There will be a significant clinical updates at the German Heart Failure Society meeting on September 26th, at the TCT conference at the end of October, and at the European Mechanical Circulatory Support Summit in early December.
Reimbursement decisions will be occurring throughout 2013/14.
Currently no patients have yet enrolled into the US Pivotal Trial, but the first 22 sites are expected to be activated by year's end. If enrollment pace per site is similar to the EU trial, the company's projection for enrollment to take 2.5 years is probably overestimated by 6 months.
Reimbursement progress has quickly followed the activation of new sites. So far, 3 sites with qualifying LVAD programs have received regional CMS reimbursement approval.
- 2H13 - First enrollment into the 388-patient US Pivotal Trial which will pit C-Pulse against the standard of care. Primary endpoints are reduction in hospitalization, LVAD implantation, cardiac transplantation, and death due to worsening heart failure.
- 3Q13 - First release of EU hospitalization rates and clinical data
- 2014 - EU reimbursement decisions
- 3Q15 - US trial fully-enrolled
- 3Q16 - US trial data results
- 2017 - Estimated date for the FDA's regulatory decision
- Due to near-term revenue coming from the European market, and with the expected reimbursement approvals in both markets, Sunshine Heart will need to incrementally raise no more than $75M over the next 3 years. Currently, they will have enough cash to last through 2014.
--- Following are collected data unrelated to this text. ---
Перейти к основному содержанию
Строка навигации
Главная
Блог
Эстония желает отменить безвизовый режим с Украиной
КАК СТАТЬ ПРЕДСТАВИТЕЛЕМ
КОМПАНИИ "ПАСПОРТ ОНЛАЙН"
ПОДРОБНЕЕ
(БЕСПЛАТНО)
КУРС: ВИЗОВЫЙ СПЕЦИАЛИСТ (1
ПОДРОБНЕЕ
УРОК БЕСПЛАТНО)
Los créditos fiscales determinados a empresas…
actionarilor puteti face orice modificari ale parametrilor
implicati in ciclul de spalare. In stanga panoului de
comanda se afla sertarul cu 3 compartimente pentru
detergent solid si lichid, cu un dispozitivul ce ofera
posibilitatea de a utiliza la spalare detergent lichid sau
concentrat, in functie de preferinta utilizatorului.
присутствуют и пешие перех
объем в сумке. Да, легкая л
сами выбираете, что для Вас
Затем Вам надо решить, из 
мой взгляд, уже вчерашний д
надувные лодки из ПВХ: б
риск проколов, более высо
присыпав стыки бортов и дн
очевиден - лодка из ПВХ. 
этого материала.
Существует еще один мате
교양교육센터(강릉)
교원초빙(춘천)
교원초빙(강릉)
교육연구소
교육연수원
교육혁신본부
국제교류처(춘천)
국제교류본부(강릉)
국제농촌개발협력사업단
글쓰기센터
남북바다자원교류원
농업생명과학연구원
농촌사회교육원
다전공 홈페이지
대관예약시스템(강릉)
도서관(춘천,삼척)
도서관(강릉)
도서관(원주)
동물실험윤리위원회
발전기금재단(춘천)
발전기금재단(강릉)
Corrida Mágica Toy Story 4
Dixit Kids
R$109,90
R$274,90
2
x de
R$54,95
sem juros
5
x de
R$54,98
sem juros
- We expect there to be no more than 21.5M outstanding shares by 2018. That estimate relies on the current pricing of shares, so we will be using this worst-case scenario for our price projections. If we were to estimate that the average new share is issued at $20, than the number of outstanding shares by 2018 will be closer to 16M.
- Industry gross profit margins for medical device companies are below 25% (we will use 20%), with a P/E multiplier in the teens (we will use 12).
- We will discount peaks sales by 20% per year for 10 years (15 years if solo). The discount rate aligns with what we've seen from Heartware's initial sales, and is an industry standard. Generally, 6 years is a realistic estimate before peak sales are attained by biotech companies, but this is a medical device company in a heavily competitive industry.
- 50% odds of successful US P3 results (completely arbitrary, but for the purpose of finding a fair near-term value), 70% odds for successful EU results, and 90% odds for FDA approval.
- Expected EU partnership with royalties ranging from 20-30%. 50% chance that they get a domestic partner for 30% royalties.
- 50% odds for buyout post-EU results
- 5% market capture (a fifth of the 25% of Class III patients who do not respond to current therapies) of approximately 5.2M patients. The market capture estimate would likely increase substantially with global partnerships.
- $59k pricing for $15B peak global sales, aligning with SummerStreet and Canaccord estimates for $5B in domestic sales.
In the SummerStreet report, they observed that heart failure companies have traditionally traded between $200-300M after positive feasibility data ($15-25). We expect Sunshine Heart to be trading at around $20 before the end of the year.
Special thanks goes to VFC's Stock House, Propthink, and Robert Honeywell for their continuing coverage of the stock.
Disclosure: I am long SSH. I wrote this article myself, and it expresses my own opinions. I am not receiving compensation for it. I have no business relationship with any company whose stock is mentioned in this article.